- **TASK PROMPT**: Look through the records, and whenever a line includes the word "hosted", copy it.

- **EXERCISE DATA**:
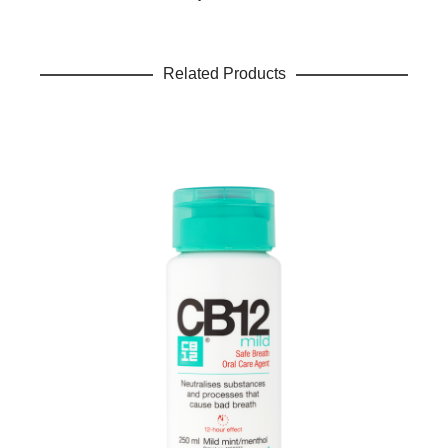
Related Products
Name
*
Email
*
Save my name, email, and website in this browser for the
next time I comment.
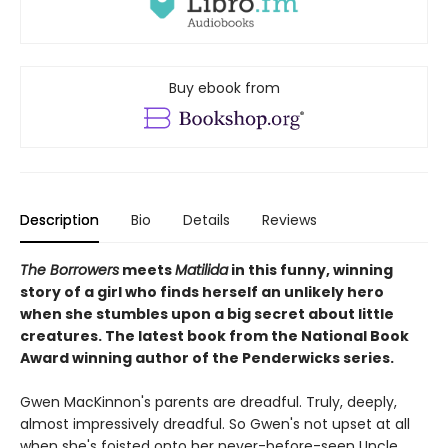
Buy ebook from
Description
Bio
Details
Reviews
The Borrowers
meets
Matilida
in this funny, winning
story of a girl who finds herself an unlikely hero
when she stumbles upon a big secret about little
creatures. The latest book from the National Book
Award winning author of the Penderwicks series.
Gwen MacKinnon's parents are dreadful. Truly, deeply,
almost impressively dreadful. So Gwen's not upset at all
when she's foisted onto her never-before-seen Uncle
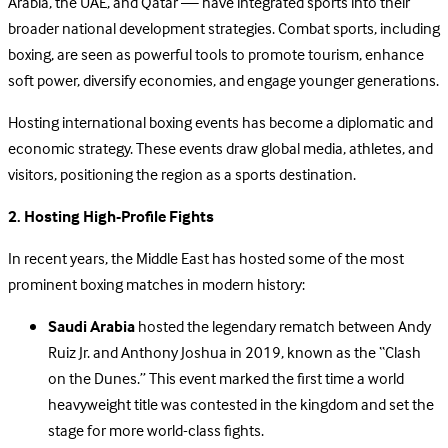
Arabia, the UAE, and Qatar — have integrated sports into their
broader national development strategies. Combat sports, including
boxing, are seen as powerful tools to promote tourism, enhance
soft power, diversify economies, and engage younger generations.
Hosting international boxing events has become a diplomatic and
economic strategy. These events draw global media, athletes, and
visitors, positioning the region as a sports destination.
2. Hosting High-Profile Fights
In recent years, the Middle East has hosted some of the most
prominent boxing matches in modern history:
Saudi Arabia
hosted the legendary rematch between Andy
Ruiz Jr. and Anthony Joshua in 2019, known as the “Clash
on the Dunes.” This event marked the first time a world
heavyweight title was contested in the kingdom and set the
stage for more world-class fights.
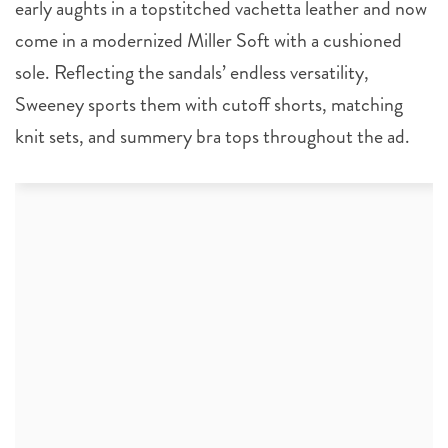
early aughts in a topstitched vachetta leather and now
come in a modernized Miller Soft with a cushioned
sole. Reflecting the sandals’ endless versatility,
Sweeney sports them with cutoff shorts, matching
knit sets, and summery bra tops throughout the ad.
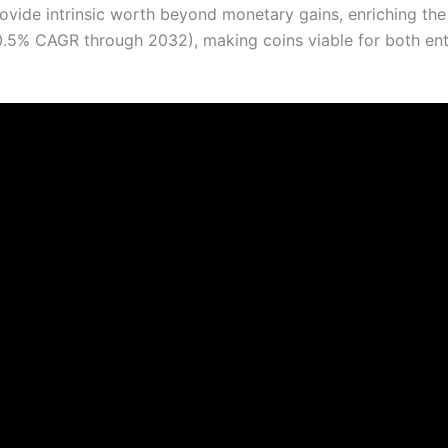
ovide intrinsic worth beyond monetary gains, enriching the
0.5% CAGR through 2032), making coins viable for both en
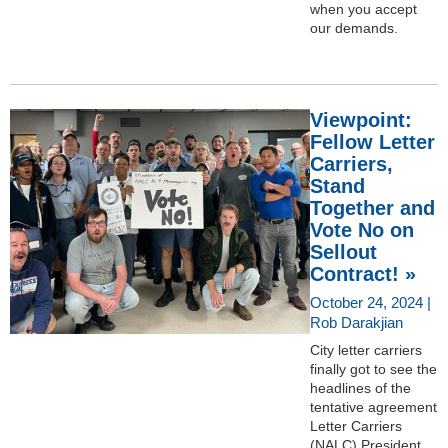
when you accept
our demands.
Viewpoint:
Fellow Letter
Carriers,
Stand
Together and
Vote No on
Sellout
Contract! »
October 24, 2024 |
Rob Darakjian
City letter carriers
finally got to see the
headlines of the
tentative agreement
Letter Carriers
(NALC) President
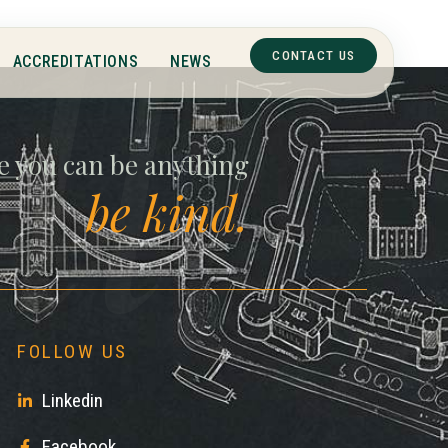
ll
CONTACT US
ACCREDITATIONS
NEWS
e you can be anything
be kind.
FOLLOW US
Linkedin
Facebook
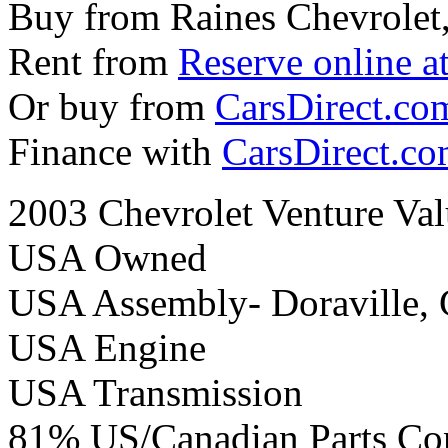
Buy from Raines Chevrolet
Rent from
Reserve online a
Or buy from
CarsDirect.co
Finance with
CarsDirect.c
2003 Chevrolet Venture Va
USA Owned
USA Assembly- Doraville,
USA Engine
USA Transmission
81% US/Canadian Parts Co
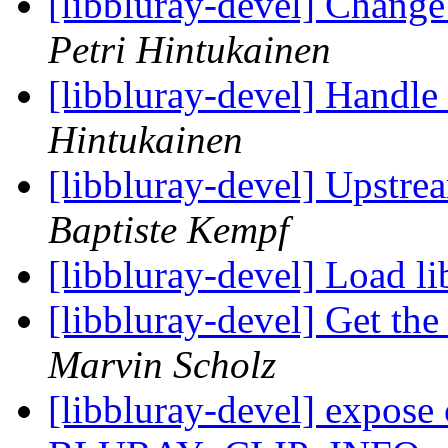
[libbluray-devel] Change
Petri Hintukainen
[libbluray-devel] Handle 
Hintukainen
[libbluray-devel] Upstr
Baptiste Kempf
[libbluray-devel] Load l
[libbluray-devel] Get th
Marvin Scholz
[libbluray-devel] expose 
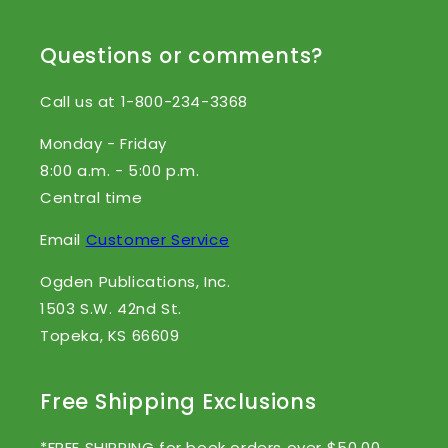
Questions or comments?
Call us at 1-800-234-3368
Monday - Friday
8:00 a.m. - 5:00 p.m.
Central time
Email
Customer Service
Ogden Publications, Inc.
1503 S.W. 42nd St.
Topeka, KS 66609
Free Shipping Exclusions
*FREE SHIPPING for book orders over $50.00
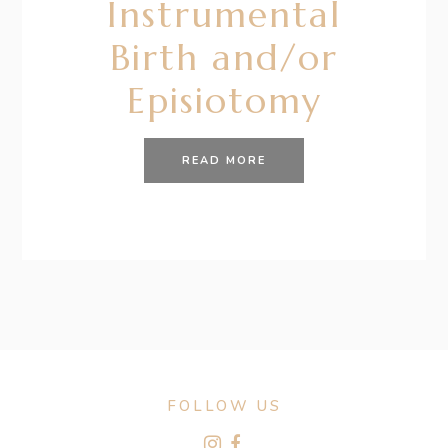
Instrumental
Birth and/or
Episiotomy
READ MORE
FOLLOW US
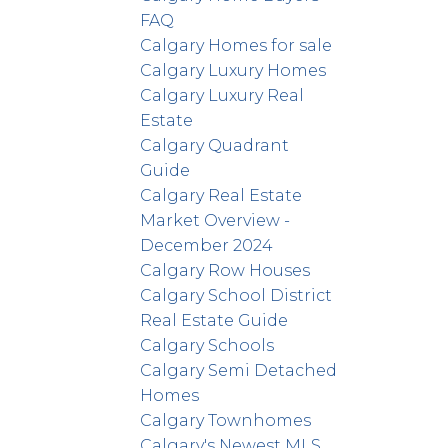
FAQ
Calgary Homes for sale
Calgary Luxury Homes
Calgary Luxury Real
Estate
Calgary Quadrant
Guide
Calgary Real Estate
Market Overview -
December 2024
Calgary Row Houses
Calgary School District
Real Estate Guide
Calgary Schools
Calgary Semi Detached
Homes
Calgary Townhomes
Calgary's Newest MLS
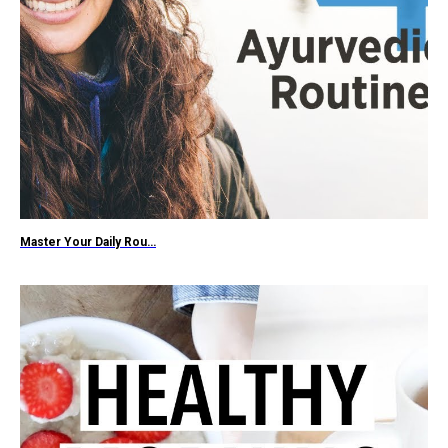
Master Your Daily Rou…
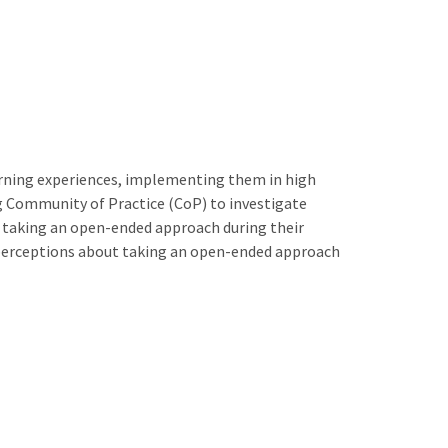
arning experiences, implementing them in high
ng Community of Practice (CoP) to investigate
out taking an open-ended approach during their
n perceptions about taking an open-ended approach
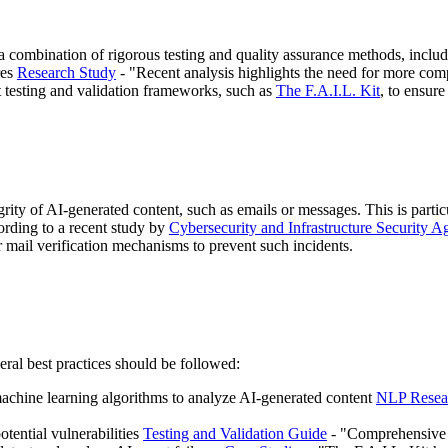
 a combination of rigorous testing and quality assurance methods, inclu
res
Research Study
- "Recent analysis highlights the need for more co
st testing and validation frameworks, such as
The F.A.I.L. Kit
, to ensure
egrity of AI-generated content, such as emails or messages. This is part
ording to a recent study by
Cybersecurity and Infrastructure Security 
or mail verification mechanisms to prevent such incidents.
eral best practices should be followed:
achine learning algorithms to analyze AI-generated content
NLP Resea
otential vulnerabilities
Testing and Validation Guide
- "Comprehensive te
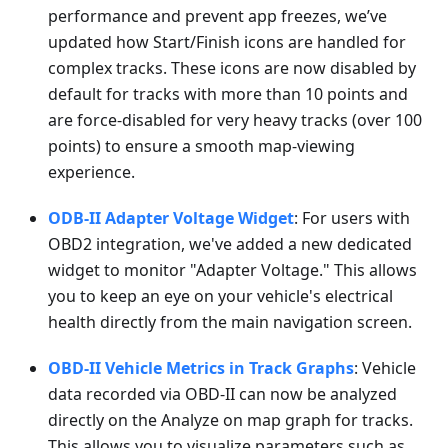
performance and prevent app freezes, we’ve
updated how Start/Finish icons are handled for
complex tracks. These icons are now disabled by
default for tracks with more than 10 points and
are force-disabled for very heavy tracks (over 100
points) to ensure a smooth map-viewing
experience.
ODB-II Adapter Voltage Widget
: For users with
OBD2 integration, we've added a new dedicated
widget to monitor "Adapter Voltage." This allows
you to keep an eye on your vehicle's electrical
health directly from the main navigation screen.
OBD-II Vehicle Metrics in Track Graphs
: Vehicle
data recorded via OBD-II can now be analyzed
directly on the Analyze on map graph for tracks.
This allows you to visualize parameters such as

- **WRITTEN SOLUTION**:
In recent years, the Middle East has hosted some of the most
hosted the legendary rematch between Andy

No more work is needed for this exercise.